Elopements are the most intimate of unions, with only the couple, an officiant, and a witness (or a few) present. While plenty of elopements take place at a city hall, there are countless spots you can have yours. Misty mountains, secret beach inlets, museums, backyards, and even travel destinations are viable locations for this private marriage ceremony and celebration.

Give Yourself Enough Time

First and foremost, you need to allow yourself enough time to plan. Smaller weddings may not be huge, all-out affairs, but that doesn’t mean one can be planned in a day (or a week, or even a month in most cases). There are still at least a few big choices to be made and details to iron out.

Wedding planning takes a good deal of time—regardless of size. It’s a good idea to always allow at least a little more than you think you need. That way, if something falls through or takes longer than expected, you aren’t stressed and under the wire. Depending on your style of event, planning could take anywhere from six months to the average fifteen.

Create Your Guest List

Before jumping into logistics—be it the venue, dining, or decor—you need to first create and finalize your guest list. It’s generally understood that small weddings have 50 or fewer guests, though certain venues may limit you to less.

Depending on where you live, restrictions on gathering sizes may also be in place due to COVID-19. The good news: Given the circumstances, the loved ones who don’t cut aren’t as likely to take not being invited to heart. That being said, prioritize those you want to be present for your small ceremony. With it being more of a private celebration, ask yourself who you’d like to be there to witness and participate. Immediate family, such as parents and siblings, and your innermost circle of friends are usually great places to start.

Choose a Venue

How to Plan a Small Wedding Photo Credit // Tiffany Chapman Photography

Once your guest list is set, you can begin searching for a venue. Since you’re not limited to locations that can fit a large number of people, the world is your oyster.
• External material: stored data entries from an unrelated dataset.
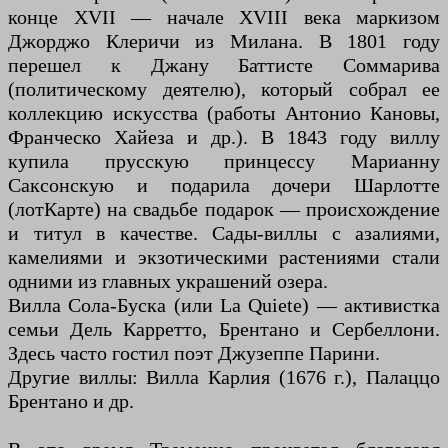
конце XVII — начале XVIII века маркизом
Джорджо Клеричи из Милана. В 1801 году
перешел к Джану Баттисте Соммарива
(политическому деятелю), который собрал ее
коллекцию искусства (работы Антонио Кановы,
Франческо Хайеза и др.). В 1843 году виллу
купила прусскую принцессу Марианну
Саксонскую и подарила дочери Шарлотте
(лотКарте) на свадьбе подарок — происхождение
и титул в качестве. Сады-виллы с азалиями,
камелиями и экзотическими растениями стали
одними из главных украшений озера.
Вилла Сола-Буска (или La Quiete) — активистка
семьи Дель Карретто, Брентано и Сербеллони.
Здесь часто гостил поэт Джузеппе Парини.
Другие виллы: Вилла Карлия (1676 г.), Палаццо
Брентано и др.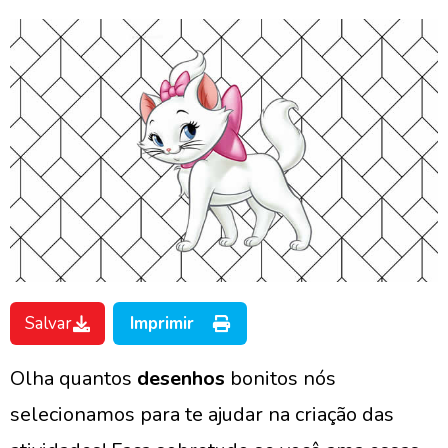
Salvar
Imprimir
Olha quantos
desenhos
bonitos nós
selecionamos para te ajudar na criação das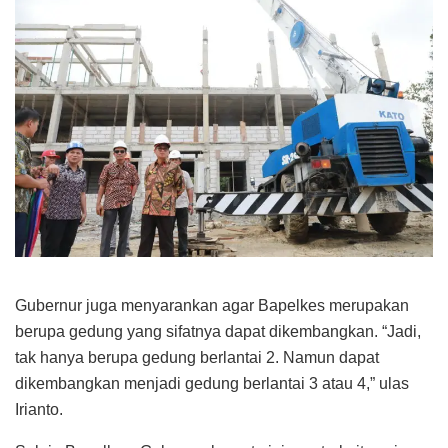
Gubernur juga menyarankan agar Bapelkes merupakan
berupa gedung yang sifatnya dapat dikembangkan. “Jadi,
tak hanya berupa gedung berlantai 2. Namun dapat
dikembangkan menjadi gedung berlantai 3 atau 4,” ulas
Irianto.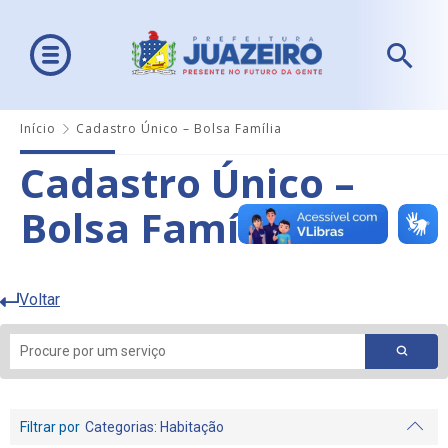
Início
Cadastro Único – Bolsa Família
Cadastro Único –
Bolsa Família
Voltar
Filtrar por
Categorias
: Habitação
Unlike bigger weddings, you aren’t beholden to a sizable church or hotel and have the opportunity to think outside of the box. Match the intimate feel of smaller nuptials with an equally intimate atmosphere—think a family home, Airbnb, secluded spot in a beautiful park, or a classic courthouse. Or lean into something nontraditional, like your favorite restaurant, museums, historic buildings, and travel destinations.
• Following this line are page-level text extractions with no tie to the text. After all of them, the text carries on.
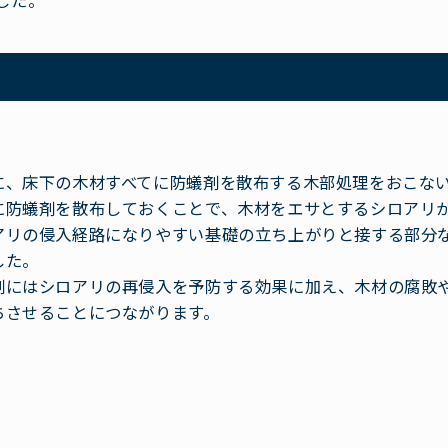
した。
に、床下の木材すべてに防蟻剤を散布する木部処理をおこな
に防蟻剤を散布しておくことで、木材をエサとするシロアリ
アリの侵入経路になりやすい基礎の立ち上がりと接する部分
した。
剤にはシロアリの再侵入を予防する効果に加え、木材の腐敗
ちさせることにつながります。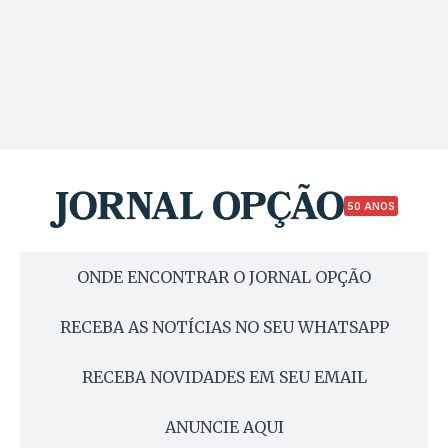
50 ANOS
ONDE ENCONTRAR O JORNAL OPÇÃO
RECEBA AS NOTÍCIAS NO SEU WHATSAPP
RECEBA NOVIDADES EM SEU EMAIL
ANUNCIE AQUI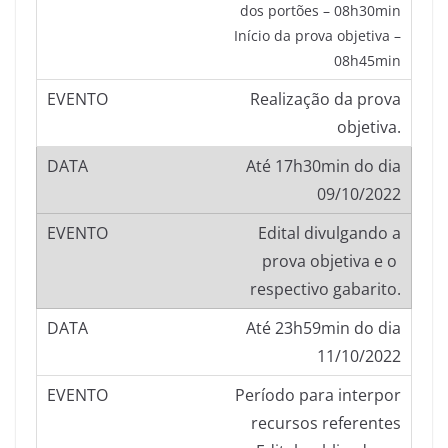
dos portões – 08h30min
Início da prova objetiva –
08h45min
Realização da prova
objetiva.
Até 17h30min do dia
09/10/2022
Edital divulgando a
prova objetiva e o
respectivo gabarito.
Até 23h59min do dia
11/10/2022
Período para interpor
recursos referentes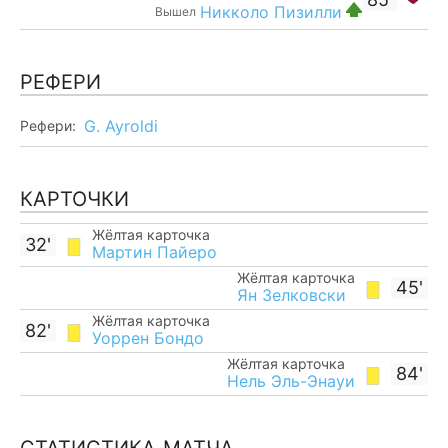
Никколо Пизилли
Вышел
РЕФЕРИ
G. Ayroldi
Рефери:
КАРТОЧКИ
Жёлтая карточка
32'
Мартин Пайеро
Жёлтая карточка
45'
Ян Зелковски
Жёлтая карточка
82'
Уоррен Бондо
Жёлтая карточка
84'
Нель Эль-Энауи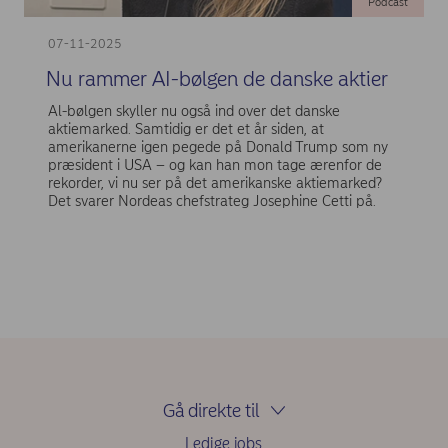
Podcast
07-11-2025
Nu rammer AI-bølgen de danske aktier
Al-bølgen skyller nu også ind over det danske
aktiemarked. Samtidig er det et år siden, at
amerikanerne igen pegede på Donald Trump som ny
præsident i USA – og kan han mon tage ærenfor de
rekorder, vi nu ser på det amerikanske aktiemarked?
Det svarer Nordeas chefstrateg Josephine Cetti på.
Gå direkte til
Ledige jobs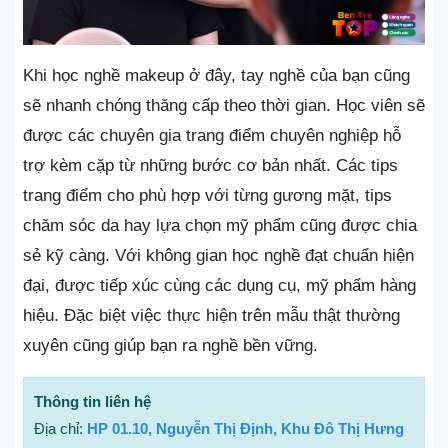
Khi học nghề makeup ở đây, tay nghề của bạn cũng
sẽ nhanh chóng thăng cấp theo thời gian. Học viên sẽ
được các chuyên gia trang điểm chuyên nghiệp hỗ
trợ kèm cặp từ những bước cơ bản nhất. Các tips
trang điểm cho phù hợp với từng gương mặt, tips
chăm sóc da hay lựa chọn mỹ phẩm cũng được chia
sẻ kỹ càng. Với không gian học nghề đạt chuẩn hiện
đại, được tiếp xúc cùng các dụng cụ, mỹ phẩm hàng
hiệu. Đặc biệt việc thực hiện trên mẫu thật thường
xuyên cũng giúp bạn ra nghề bền vững.
Thông tin liên hệ
Địa chỉ:
HP 01.10, Nguyễn Thị Định, Khu Đô Thị Hưng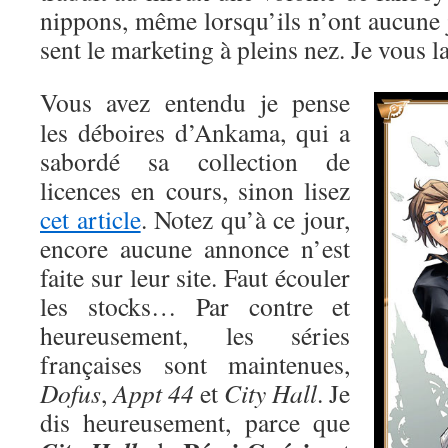
nippons, même lorsqu’ils n’ont aucune ju
sent le marketing à pleins nez. Je vous la
Vous avez entendu je pense
les déboires d’Ankama, qui a
sabordé sa collection de
licences en cours, sinon lisez
cet article
. Notez qu’à ce jour,
encore aucune annonce n’est
faite sur leur site. Faut écouler
les stocks… Par contre et
heureusement, les séries
françaises sont maintenues,
Dofus
,
Appt 44
et
City Hall
. Je
dis heureusement, parce que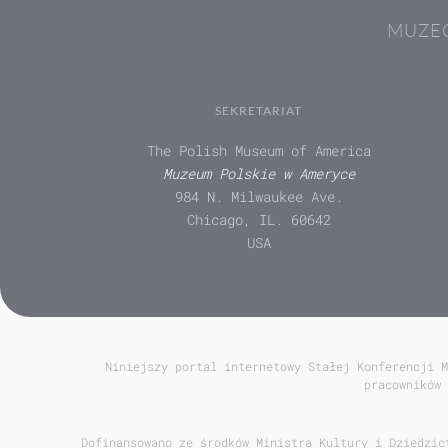
MUZEÓ
SEKRETARIAT
The Polish Museum of America
Muzeum Polskie w Ameryce
984 N. Milwaukee Ave.
Chicago, IL. 60642
USA
Niniejszy portal internetowy Stałej Konferencji M
pracowników 
Dofinansowano ze środków Ministra Kultury i Dziedzic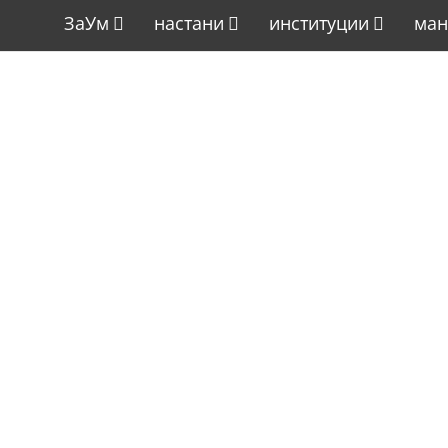
ЗаУм
настани
институции
ман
Keep in mind that if you’re booking a venue, the 2021 calendar is likely to fill up fast due to the amount of 2020 couples wanting to re-book. Find and book your venue first, then go from there.

Book Your Vendors

Not all small weddings need vendors, but if you’d like them involved, you’ll want to secure those next. This includes, but isn’t limited to, catering, photography and videography, entertainment, hair and makeup, florists, decor, and your officiant.
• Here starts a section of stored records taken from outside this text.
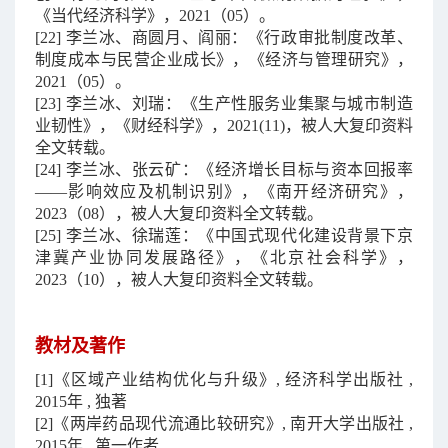
《当代经济科学》，
2021
（
05
）。
[22]
李兰冰、商圆月、阎丽：《行政审批制度改革、
制度成本与民营企业成长》，《经济与管理研究》，
2021
（
05
）。
[23]
李兰冰、刘瑞：《生产性服务业集聚与城市制造
业韧性》，《财经科学》，
2021(11)
，被人大复印资料
全文转载。
[24]
李兰冰、张云矿：《经济增长目标与资本回报率
——
影响效应及机制识别》，《南开经济研究》，
2023
（
08
），被人大复印资料全文转载。
[25]
李兰冰、徐瑞莲：《中国式现代化建设背景下京
津冀产业协同发展路径》，《北京社会科学》，
2023
（
10
），被人大复印资料全文转载。
教材及著作
[1]《区域产业结构优化与升级》, 经济科学出版社 ,
2015年 , 独著
[2]《两岸药品现代流通比较研究》, 南开大学出版社 ,
2015年 , 第一作者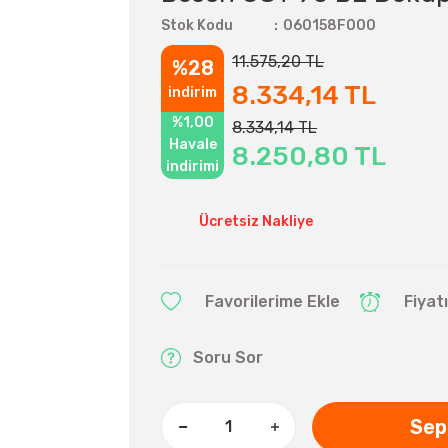
Stok Kodu
060158F000
11.575,20 TL
%28
8.334,14 TL
indirim
%1,00
8.334,14 TL
Havale
8.250,80 TL
indirimi
Ücretsiz Nakliye
Fiyat
Soru Sor
Sep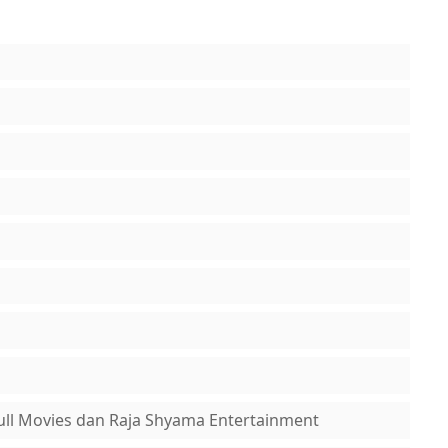
ull Movies dan Raja Shyama Entertainment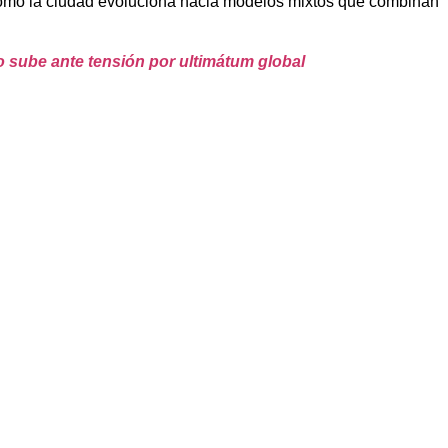
 cómo la ciudad evoluciona hacia modelos mixtos que combinan
o sube ante tensión por ultimátum global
Like venues, other vendors are likely to fill their 2021 calendars quickly, so it’s in your best interest to contact them fairly soon. Just make sure that you have your wedding date, number of guests, and venue information on hand when you reach out. Having this information beforehand will help immensely with figuring out availability and a price quote.

Hire a Wedding Coordinator

If you don’t have a wedding planner, we highly recommend hiring a wedding coordinator. Unlike planners who assist with the entire wedding planning process, coordinators do so in the final weeks leading up to your wedding. Some even help run the day of, so that you can enjoy the entire celebration without worrying about logistics. Overall, they help ensure that your wedding day runs smoothly. This includes communicating with your vendors, creating and managing the timeline, directing setup and teardown, and handling any problems that may come up. Whether you’re hosting 15 people or 50, a wedding coordinator is a great source of aid and reassurance.

Large or small, your wedding day is a celebration of you and your partner’s union. Therefore, it should be given all of the time and prep it needs to be everything you’d like. Although it may be smaller than others (or than you’d originally planned), it deserves (and often requires) just as much planning and attention to detail. When planning, stay organized, timely, and most of all, focus on creating your dream day with the people you love.